- [RECORDS SUPPLIED]
..............................
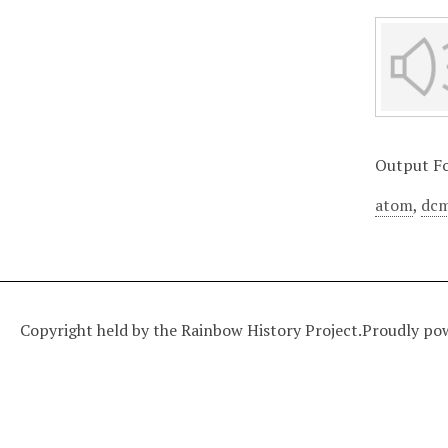
Output F
atom
,
dcm
Copyright held by the Rainbow History Project.
Proudly po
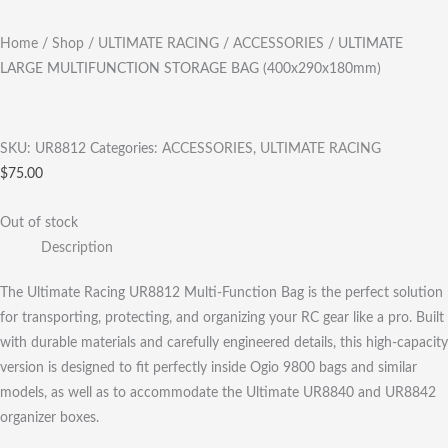
Home
/
Shop
/
ULTIMATE RACING
/
ACCESSORIES
/ ULTIMATE
LARGE MULTIFUNCTION STORAGE BAG (400x290x180mm)
SKU:
UR8812
Categories:
ACCESSORIES
,
ULTIMATE RACING
$
75.00
Out of stock
Description
The Ultimate Racing UR8812 Multi-Function Bag is the perfect solution
for transporting, protecting, and organizing your RC gear like a pro. Built
with durable materials and carefully engineered details, this high-capacity
version is designed to fit perfectly inside Ogio 9800 bags and similar
models, as well as to accommodate the Ultimate UR8840 and UR8842
organizer boxes.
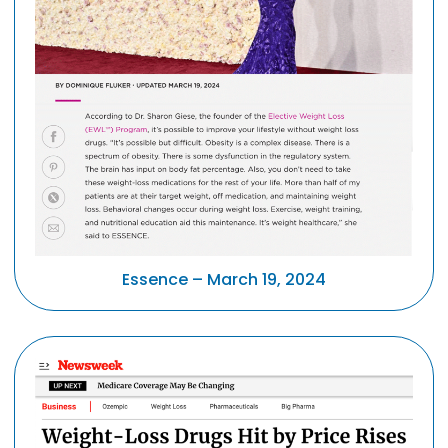
Essence – March 19, 2024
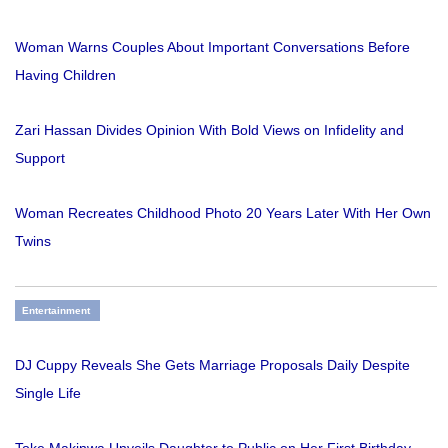
Woman Warns Couples About Important Conversations Before
Having Children
Zari Hassan Divides Opinion With Bold Views on Infidelity and
Support
Woman Recreates Childhood Photo 20 Years Later With Her Own
Twins
Entertainment
DJ Cuppy Reveals She Gets Marriage Proposals Daily Despite
Single Life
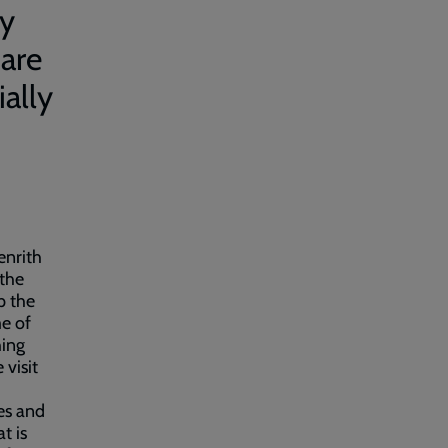
by
 are
ally
enrith
 the
p the
e of
hing
 visit
ies and
t is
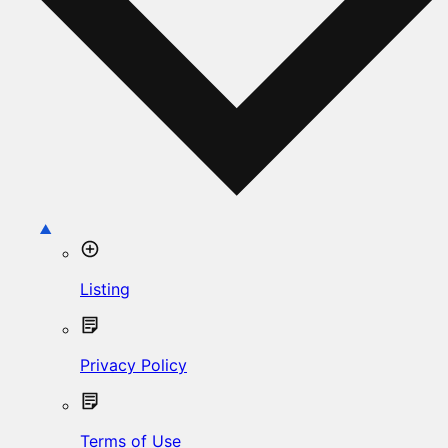
Listing
Privacy Policy
Terms of Use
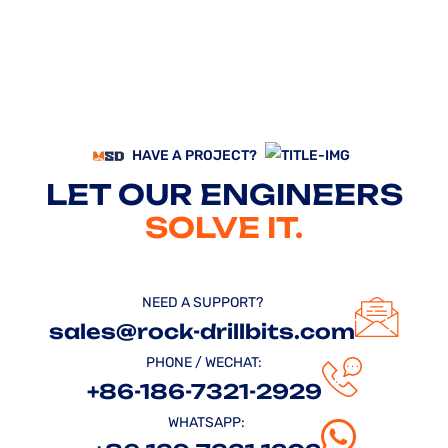
HAVE A PROJECT?
LET OUR ENGINEERS
SOLVE IT.
NEED A SUPPORT?
sales@rock-drillbits.com
PHONE / WECHAT:
+86-186-7321-2929
WHATSAPP:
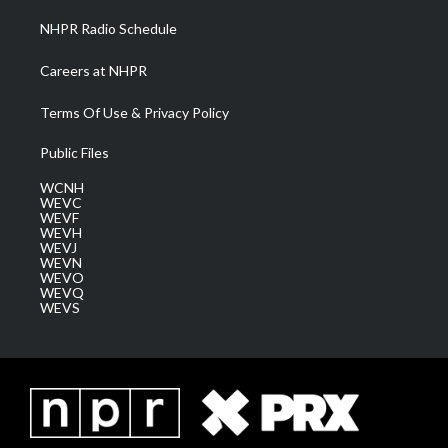
NHPR Radio Schedule
Careers at NHPR
Terms Of Use & Privacy Policy
Public Files
WCNH
WEVC
WEVF
WEVH
WEVJ
WEVN
WEVO
WEVQ
WEVS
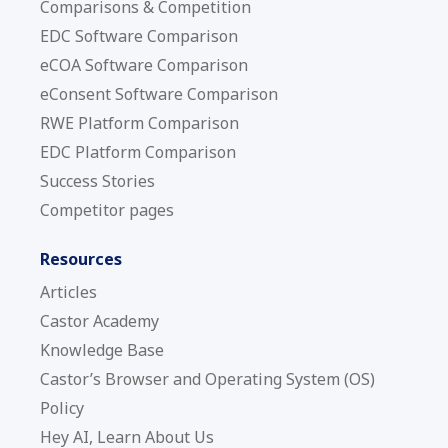
Comparisons & Competition
EDC Software Comparison
eCOA Software Comparison
eConsent Software Comparison
RWE Platform Comparison
EDC Platform Comparison
Success Stories
Competitor pages
Resources
Articles
Castor Academy
Knowledge Base
Castor’s Browser and Operating System (OS)
Policy
Hey AI, Learn About Us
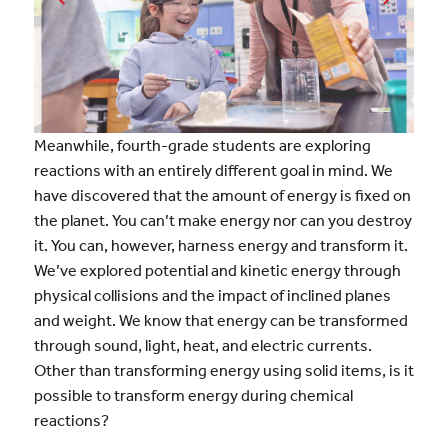
Meanwhile, fourth-grade students are exploring
reactions with an entirely different goal in mind. We
have discovered that the amount of energy is fixed on
the planet. You can’t make energy nor can you destroy
it. You can, however, harness energy and transform it.
We’ve explored potential and kinetic energy through
physical collisions and the impact of inclined planes
and weight. We know that energy can be transformed
through sound, light, heat, and electric currents.
Other than transforming energy using solid items, is it
possible to transform energy during chemical
reactions?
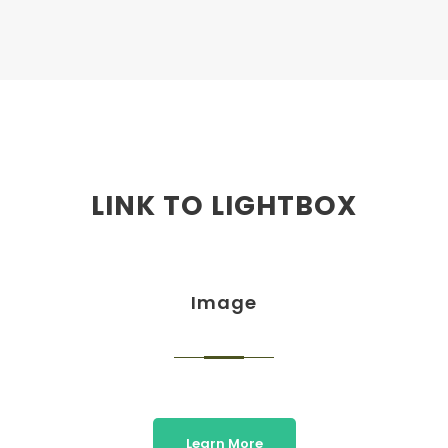
LINK TO LIGHTBOX
Image
Learn More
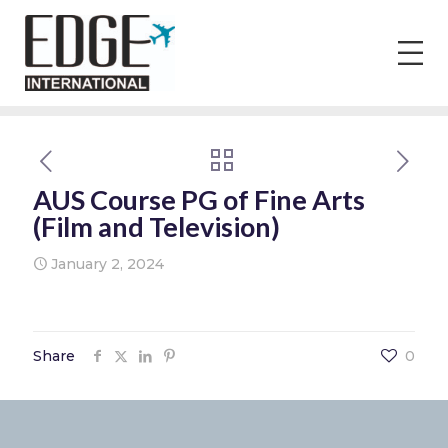
AUS Course PG of Fine Arts
(Film and Television)
January 2, 2024
Share
0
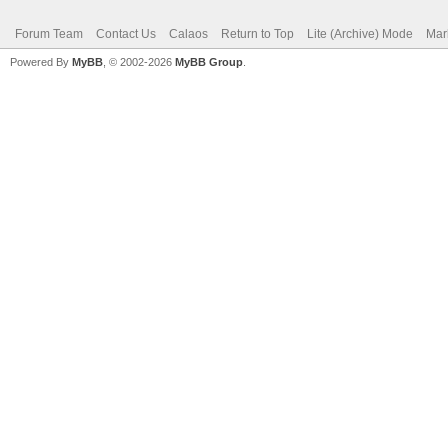
Forum Team
Contact Us
Calaos
Return to Top
Lite (Archive) Mode
Mar
Powered By
MyBB
, © 2002-2026
MyBB Group
.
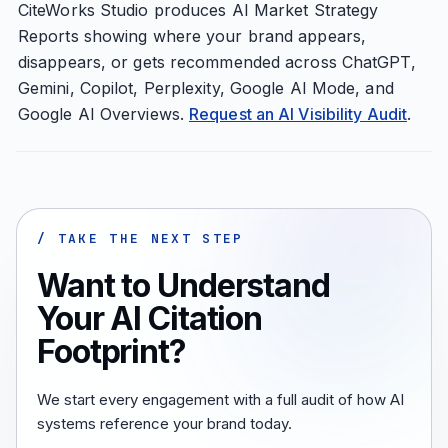
CiteWorks Studio produces AI Market Strategy
Reports showing where your brand appears,
disappears, or gets recommended across ChatGPT,
Gemini, Copilot, Perplexity, Google AI Mode, and
Google AI Overviews.
Request an AI Visibility Audit
.
/ TAKE THE NEXT STEP
Want to Understand
Your AI Citation
Footprint?
We start every engagement with a full audit of how AI
systems reference your brand today.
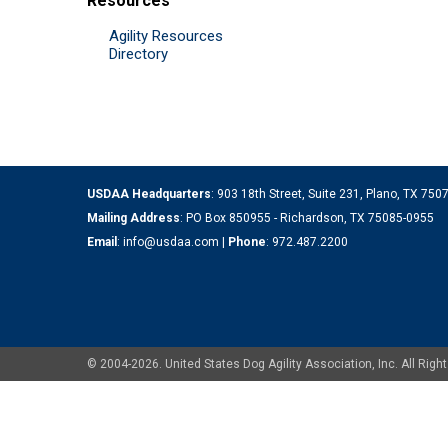
Resources
Agility Resources
Directory
USDAA Headquarters
: 903 18th Street, Suite 231, Plano, TX 75
Mailing Address
: PO Box 850955 - Richardson, TX 75085-0955
Email
:
info@usdaa.com
|
Phone
:
972.487.2200
© 2004-2026. United States Dog Agility Association, Inc. All Ri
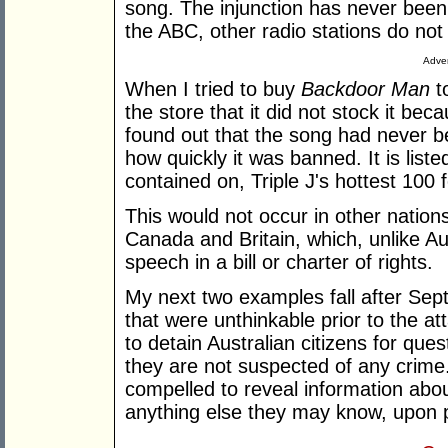
song. The injunction has never been l
the ABC, other radio stations do not
Adver
When I tried to buy
Backdoor Man
to
the store that it did not stock it becau
found out that the song had never b
how quickly it was banned. It is listed
contained on, Triple J's hottest 100 
This would not occur in other natio
Canada and Britain, which, unlike Au
speech in a bill or charter of rights.
My next two examples fall after Se
that were unthinkable prior to the a
to detain Australian citizens for qu
they are not suspected of any crime
compelled to reveal information abo
anything else they may know, upon pai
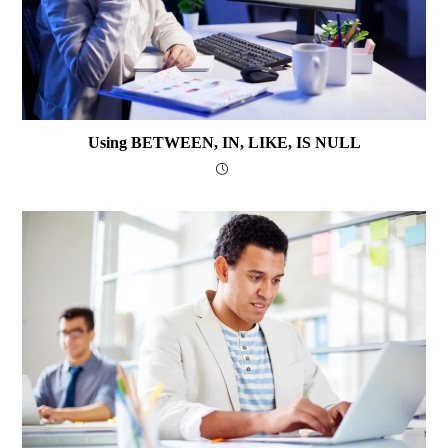
Using BETWEEN, IN, LIKE, IS NULL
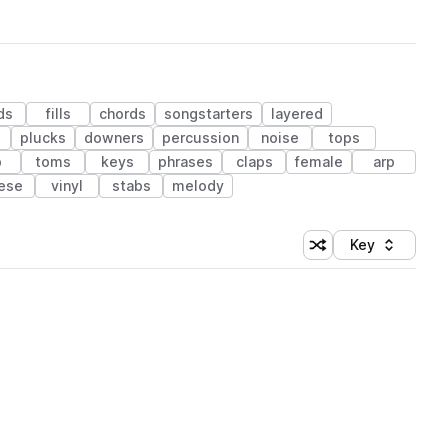
ds
fills
chords
songstarters
layered
plucks
downers
percussion
noise
tops
b
toms
keys
phrases
claps
female
arp
ese
vinyl
stabs
melody
Key
Shuffle random sort
Sort by
 Library (1 credit)
 Library (1 credit)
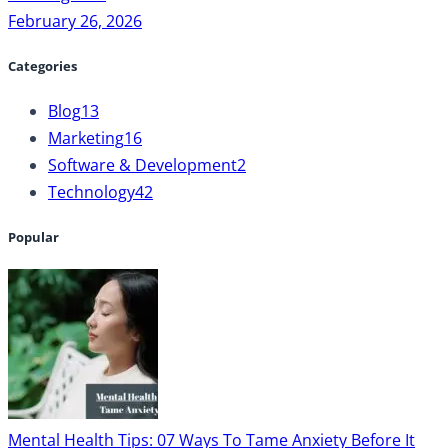
February 26, 2026
Categories
Blog
13
Marketing
16
Software & Development
2
Technology
42
Popular
Mental Health Tips: 07 Ways To Tame Anxiety Before It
..............................
Restate all of the material word for word, leaving every picture out.

- [COMPLETED TASK]
Output F
atom
,
dcm
Copyright held by the Rainbow History Project.
Proudly po
Home
/
Shop
/
ULTIMATE RACING
/
ACCESSORIES
/ ULTIMATE
LARGE MULTIFUNCTION STORAGE BAG (400x290x180mm)
SKU:
UR8812
Categories:
ACCESSORIES
,
ULTIMATE RACING
$
75.00
Out of stock
Description
The Ultimate Racing UR8812 Multi-Function Bag is the perfect solution
for transporting, protecting, and organizing your RC gear like a pro. Built
with durable materials and carefully engineered details, this high-capacity
version is designed to fit perfectly inside Ogio 9800 bags and similar
models, as well as to accommodate the Ultimate UR8840 and UR8842
organizer boxes.
Essence – March 19, 2024
Woman Warns Couples About Important Conversations Before
Having Children
Zari Hassan Divides Opinion With Bold Views on Infidelity and
Support
Woman Recreates Childhood Photo 20 Years Later With Her Own
Twins
Entertainment
DJ Cuppy Reveals She Gets Marriage Proposals Daily Despite
Single Life
by
 are
ally
enrith
 the
p the
e of
hing
 visit
ies and
t is
Listing
Privacy Policy
Terms of Use
HAVE A PROJECT?
LET OUR ENGINEERS
SOLVE IT.
NEED A SUPPORT?
sales@rock-drillbits.com
PHONE / WECHAT:
+86-186-7321-2929
WHATSAPP:
NHPR Radio Schedule
Careers at NHPR
Terms Of Use & Privacy Policy
Public Files
WCNH
WEVC
WEVF
WEVH
WEVJ
WEVN
WEVO
WEVQ
WEVS
Comparisons & Competition
EDC Software Comparison
eCOA Software Comparison
eConsent Software Comparison
RWE Platform Comparison
EDC Platform Comparison
Success Stories
Competitor pages
Resources
Articles
Castor Academy
Knowledge Base
Castor’s Browser and Operating System (OS)
Policy
Hey AI, Learn About Us
Meanwhile, fourth-grade students are exploring
reactions with an entirely different goal in mind. We
have discovered that the amount of energy is fixed on
the planet. You can’t make energy nor can you destroy
it. You can, however, harness energy and transform it.
We’ve explored potential and kinetic energy through
physical collisions and the impact of inclined planes
and weight. We know that energy can be transformed
through sound, light, heat, and electric currents.
Other than transforming energy using solid items, is it
possible to transform energy during chemical
reactions?
LINK TO LIGHTBOX
Image
Learn More
AUS Course PG of Fine Arts
(Film and Television)
January 2, 2024
Share
0
Forum Team
Contact Us
Calaos
Return to Top
Lite (Archive) Mode
Mar
Powered By
MyBB
, © 2002-2026
MyBB Group
.
CiteWorks Studio produces AI Market Strategy
Reports showing where your brand appears,
disappears, or gets recommended across ChatGPT,
Gemini, Copilot, Perplexity, Google AI Mode, and
Google AI Overviews.
Request an AI Visibility Audit
.
/ TAKE THE NEXT STEP
Want to Understand
Your AI Citation
Footprint?
We start every engagement with a full audit of how AI
systems reference your brand today.
Resources
Agility Resources
Directory
USDAA Headquarters
: 903 18th Street, Suite 231, Plano, TX 75
Mailing Address
: PO Box 850955 - Richardson, TX 75085-0955
Email
:
info@usdaa.com
|
Phone
:
972.487.2200
© 2004-2026. United States Dog Agility Association, Inc. All Ri
song. The injunction has never been l
the ABC, other radio stations do not
Adver
When I tried to buy
Backdoor Man
to
the store that it did not stock it becau
found out that the song had never b
how quickly it was banned. It is listed
contained on, Triple J's hottest 100 
This would not occur in other natio
Canada and Britain, which, unlike Au
speech in a bill or charter of rights.
My next two examples fall after Se
that were unthinkable prior to the a
to detain Australian citizens for qu
they are not suspected of any crime
compelled to reveal information abo
anything else they may know, upon pai
Using BETWEEN, IN, LIKE, IS NULL
ds
fills
chords
songstarters
layered
plucks
downers
percussion
noise
tops
b
toms
keys
phrases
claps
female
arp
ese
vinyl
stabs
melody
Key
Shuffle random sort
Sort by
 Library (1 credit)
 Library (1 credit)
February 26, 2026
Categories
Blog
13
Marketing
16
Software & Development
2
Technology
42
Popular
Mental Health Tips: 07 Ways To Tame Anxiety Before It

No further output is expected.